● ABOUT THIS TASK: Return every line from the one with "Need Help? Contact Us (168, 379)" through the one with "Naši absolventi (1208, 1643)", inclusive, exactly as it appears below.

● Data excerpts:
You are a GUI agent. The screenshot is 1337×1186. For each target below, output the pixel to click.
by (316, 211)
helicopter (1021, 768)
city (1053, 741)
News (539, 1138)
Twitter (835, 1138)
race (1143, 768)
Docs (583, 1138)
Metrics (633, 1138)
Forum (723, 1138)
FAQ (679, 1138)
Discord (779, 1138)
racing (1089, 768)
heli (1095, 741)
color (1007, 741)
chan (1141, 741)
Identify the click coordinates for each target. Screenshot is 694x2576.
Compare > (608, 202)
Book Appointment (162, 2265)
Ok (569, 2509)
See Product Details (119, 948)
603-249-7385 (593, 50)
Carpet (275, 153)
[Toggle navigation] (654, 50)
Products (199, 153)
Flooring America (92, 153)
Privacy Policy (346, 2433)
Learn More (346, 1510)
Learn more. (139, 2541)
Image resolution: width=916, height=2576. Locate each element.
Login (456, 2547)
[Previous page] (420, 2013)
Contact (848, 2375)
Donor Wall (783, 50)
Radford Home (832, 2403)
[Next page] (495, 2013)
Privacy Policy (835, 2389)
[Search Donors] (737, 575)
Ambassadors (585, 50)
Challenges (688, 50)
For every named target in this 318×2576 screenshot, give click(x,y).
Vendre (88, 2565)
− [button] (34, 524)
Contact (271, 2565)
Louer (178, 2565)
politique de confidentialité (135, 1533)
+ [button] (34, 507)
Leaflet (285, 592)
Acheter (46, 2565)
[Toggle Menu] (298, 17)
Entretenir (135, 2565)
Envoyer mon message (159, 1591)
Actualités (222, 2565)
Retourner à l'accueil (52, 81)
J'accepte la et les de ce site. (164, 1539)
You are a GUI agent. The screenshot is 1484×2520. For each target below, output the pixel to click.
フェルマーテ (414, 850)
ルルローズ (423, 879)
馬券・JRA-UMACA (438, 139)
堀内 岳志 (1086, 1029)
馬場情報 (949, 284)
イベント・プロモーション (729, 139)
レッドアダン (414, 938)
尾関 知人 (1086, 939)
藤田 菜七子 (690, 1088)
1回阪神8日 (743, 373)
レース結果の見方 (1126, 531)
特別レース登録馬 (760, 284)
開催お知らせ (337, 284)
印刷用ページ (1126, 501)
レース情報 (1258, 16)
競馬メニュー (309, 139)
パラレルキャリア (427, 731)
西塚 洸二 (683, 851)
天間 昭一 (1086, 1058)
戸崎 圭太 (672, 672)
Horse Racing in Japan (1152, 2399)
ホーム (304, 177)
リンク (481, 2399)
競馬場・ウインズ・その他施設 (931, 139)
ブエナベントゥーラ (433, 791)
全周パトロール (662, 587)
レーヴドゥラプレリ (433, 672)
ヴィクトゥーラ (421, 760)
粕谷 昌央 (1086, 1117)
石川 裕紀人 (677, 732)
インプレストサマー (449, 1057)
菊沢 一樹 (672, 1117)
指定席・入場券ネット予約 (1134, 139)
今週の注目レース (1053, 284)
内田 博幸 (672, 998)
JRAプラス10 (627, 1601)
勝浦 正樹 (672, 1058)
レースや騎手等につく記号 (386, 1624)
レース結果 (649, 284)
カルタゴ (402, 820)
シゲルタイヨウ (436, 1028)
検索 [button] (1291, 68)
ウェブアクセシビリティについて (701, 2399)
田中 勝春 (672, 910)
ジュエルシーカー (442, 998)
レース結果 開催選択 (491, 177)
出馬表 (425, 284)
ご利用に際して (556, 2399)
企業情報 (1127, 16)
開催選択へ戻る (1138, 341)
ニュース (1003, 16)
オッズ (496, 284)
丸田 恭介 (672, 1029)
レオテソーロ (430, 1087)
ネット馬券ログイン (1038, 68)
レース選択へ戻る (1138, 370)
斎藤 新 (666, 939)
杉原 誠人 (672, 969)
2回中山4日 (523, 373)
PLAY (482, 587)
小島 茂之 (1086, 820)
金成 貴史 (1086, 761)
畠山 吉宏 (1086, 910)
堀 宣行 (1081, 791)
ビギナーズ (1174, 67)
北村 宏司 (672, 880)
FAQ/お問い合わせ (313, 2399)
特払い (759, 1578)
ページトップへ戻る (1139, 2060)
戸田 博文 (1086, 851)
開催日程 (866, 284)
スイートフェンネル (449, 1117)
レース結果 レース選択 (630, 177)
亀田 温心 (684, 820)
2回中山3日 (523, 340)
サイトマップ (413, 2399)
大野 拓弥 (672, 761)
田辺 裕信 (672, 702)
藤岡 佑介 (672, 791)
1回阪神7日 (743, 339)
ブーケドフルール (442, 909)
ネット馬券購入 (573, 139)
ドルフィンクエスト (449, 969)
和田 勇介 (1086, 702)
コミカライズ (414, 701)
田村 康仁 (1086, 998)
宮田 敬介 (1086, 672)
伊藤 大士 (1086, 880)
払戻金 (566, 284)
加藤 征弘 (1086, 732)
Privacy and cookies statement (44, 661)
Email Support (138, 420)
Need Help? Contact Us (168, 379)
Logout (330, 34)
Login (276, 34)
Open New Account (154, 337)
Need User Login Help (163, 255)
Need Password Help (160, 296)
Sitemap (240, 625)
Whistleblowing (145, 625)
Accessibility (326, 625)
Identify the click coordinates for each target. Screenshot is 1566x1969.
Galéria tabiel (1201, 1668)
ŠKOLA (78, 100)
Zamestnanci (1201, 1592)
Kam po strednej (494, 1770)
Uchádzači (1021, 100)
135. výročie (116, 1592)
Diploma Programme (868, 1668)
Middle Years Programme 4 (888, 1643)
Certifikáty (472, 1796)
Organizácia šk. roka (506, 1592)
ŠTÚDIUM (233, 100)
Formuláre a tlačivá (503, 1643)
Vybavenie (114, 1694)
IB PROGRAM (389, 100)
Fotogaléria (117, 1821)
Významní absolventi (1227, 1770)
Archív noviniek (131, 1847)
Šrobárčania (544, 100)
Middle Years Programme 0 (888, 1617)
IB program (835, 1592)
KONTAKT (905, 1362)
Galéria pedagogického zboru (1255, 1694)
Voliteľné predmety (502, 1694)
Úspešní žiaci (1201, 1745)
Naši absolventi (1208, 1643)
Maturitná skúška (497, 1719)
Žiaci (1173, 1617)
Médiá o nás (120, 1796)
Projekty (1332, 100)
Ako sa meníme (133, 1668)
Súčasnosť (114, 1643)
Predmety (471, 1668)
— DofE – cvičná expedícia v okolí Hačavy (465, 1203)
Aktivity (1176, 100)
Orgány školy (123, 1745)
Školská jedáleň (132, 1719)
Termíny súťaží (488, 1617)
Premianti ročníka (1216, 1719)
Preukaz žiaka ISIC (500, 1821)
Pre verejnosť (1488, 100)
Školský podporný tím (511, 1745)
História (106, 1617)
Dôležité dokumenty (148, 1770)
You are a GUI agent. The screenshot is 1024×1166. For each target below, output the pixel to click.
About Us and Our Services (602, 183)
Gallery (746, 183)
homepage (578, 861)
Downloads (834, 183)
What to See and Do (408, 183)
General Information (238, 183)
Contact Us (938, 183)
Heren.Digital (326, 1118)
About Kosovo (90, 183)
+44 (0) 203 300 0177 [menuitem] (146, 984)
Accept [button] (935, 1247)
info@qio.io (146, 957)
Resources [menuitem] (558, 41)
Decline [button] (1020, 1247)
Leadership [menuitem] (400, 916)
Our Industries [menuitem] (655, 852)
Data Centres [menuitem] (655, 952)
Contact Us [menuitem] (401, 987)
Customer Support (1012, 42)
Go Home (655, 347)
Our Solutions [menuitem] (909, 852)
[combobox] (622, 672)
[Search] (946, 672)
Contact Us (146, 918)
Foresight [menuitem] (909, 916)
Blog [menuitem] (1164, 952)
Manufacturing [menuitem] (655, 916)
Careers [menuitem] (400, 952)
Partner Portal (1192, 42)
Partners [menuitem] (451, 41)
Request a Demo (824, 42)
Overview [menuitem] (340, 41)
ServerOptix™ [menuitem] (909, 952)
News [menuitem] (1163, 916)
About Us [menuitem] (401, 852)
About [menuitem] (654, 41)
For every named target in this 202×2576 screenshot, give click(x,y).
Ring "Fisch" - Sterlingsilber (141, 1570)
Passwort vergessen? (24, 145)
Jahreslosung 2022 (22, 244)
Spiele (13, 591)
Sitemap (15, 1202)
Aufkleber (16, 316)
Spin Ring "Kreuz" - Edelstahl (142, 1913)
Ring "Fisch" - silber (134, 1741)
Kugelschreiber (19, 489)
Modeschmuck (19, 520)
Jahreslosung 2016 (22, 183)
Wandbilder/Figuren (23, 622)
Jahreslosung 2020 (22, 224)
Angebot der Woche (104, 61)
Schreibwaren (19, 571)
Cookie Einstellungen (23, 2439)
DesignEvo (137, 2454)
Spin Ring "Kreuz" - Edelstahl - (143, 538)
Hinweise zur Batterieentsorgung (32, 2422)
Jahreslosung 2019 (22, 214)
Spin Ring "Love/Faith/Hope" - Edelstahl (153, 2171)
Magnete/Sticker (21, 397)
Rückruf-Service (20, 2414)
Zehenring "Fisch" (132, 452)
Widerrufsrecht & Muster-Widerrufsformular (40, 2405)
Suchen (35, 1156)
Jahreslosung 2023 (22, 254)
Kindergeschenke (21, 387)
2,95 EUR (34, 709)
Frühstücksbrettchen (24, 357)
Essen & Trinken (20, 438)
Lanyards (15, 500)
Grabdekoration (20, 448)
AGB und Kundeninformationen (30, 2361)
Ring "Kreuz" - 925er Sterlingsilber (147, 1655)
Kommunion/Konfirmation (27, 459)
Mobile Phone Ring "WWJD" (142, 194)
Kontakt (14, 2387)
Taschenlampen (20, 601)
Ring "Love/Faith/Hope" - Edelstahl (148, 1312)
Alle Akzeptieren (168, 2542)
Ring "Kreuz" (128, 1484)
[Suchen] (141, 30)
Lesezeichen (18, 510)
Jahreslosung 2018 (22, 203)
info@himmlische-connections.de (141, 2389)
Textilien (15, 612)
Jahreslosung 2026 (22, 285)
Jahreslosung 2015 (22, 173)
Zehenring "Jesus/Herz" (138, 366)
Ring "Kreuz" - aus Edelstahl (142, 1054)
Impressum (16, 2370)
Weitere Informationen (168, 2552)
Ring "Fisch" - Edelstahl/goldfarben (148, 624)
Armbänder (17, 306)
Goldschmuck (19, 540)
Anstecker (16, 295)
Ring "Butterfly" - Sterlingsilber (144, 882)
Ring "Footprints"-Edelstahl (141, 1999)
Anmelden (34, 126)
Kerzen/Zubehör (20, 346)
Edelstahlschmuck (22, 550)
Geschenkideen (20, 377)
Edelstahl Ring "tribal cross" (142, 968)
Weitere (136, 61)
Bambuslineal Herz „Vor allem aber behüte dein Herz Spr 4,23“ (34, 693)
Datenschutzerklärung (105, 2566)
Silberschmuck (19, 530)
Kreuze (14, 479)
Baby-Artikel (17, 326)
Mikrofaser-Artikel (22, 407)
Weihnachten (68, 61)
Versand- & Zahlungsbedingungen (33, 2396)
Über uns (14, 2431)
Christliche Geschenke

● PROBLEM SOLUTION:
Need Help? Contact Us (168, 379)
Logout (330, 34)
Login (276, 34)
Open New Account (154, 337)
Need User Login Help (163, 255)
Need Password Help (160, 296)
Sitemap (240, 625)
Whistleblowing (145, 625)
Accessibility (326, 625)
Identify the click coordinates for each target. Screenshot is 1566x1969.
Galéria tabiel (1201, 1668)
ŠKOLA (78, 100)
Zamestnanci (1201, 1592)
Kam po strednej (494, 1770)
Uchádzači (1021, 100)
135. výročie (116, 1592)
Diploma Programme (868, 1668)
Middle Years Programme 4 (888, 1643)
Certifikáty (472, 1796)
Organizácia šk. roka (506, 1592)
ŠTÚDIUM (233, 100)
Formuláre a tlačivá (503, 1643)
Vybavenie (114, 1694)
IB PROGRAM (389, 100)
Fotogaléria (117, 1821)
Významní absolventi (1227, 1770)
Archív noviniek (131, 1847)
Šrobárčania (544, 100)
Middle Years Programme 0 (888, 1617)
IB program (835, 1592)
KONTAKT (905, 1362)
Galéria pedagogického zboru (1255, 1694)
Voliteľné predmety (502, 1694)
Úspešní žiaci (1201, 1745)
Naši absolventi (1208, 1643)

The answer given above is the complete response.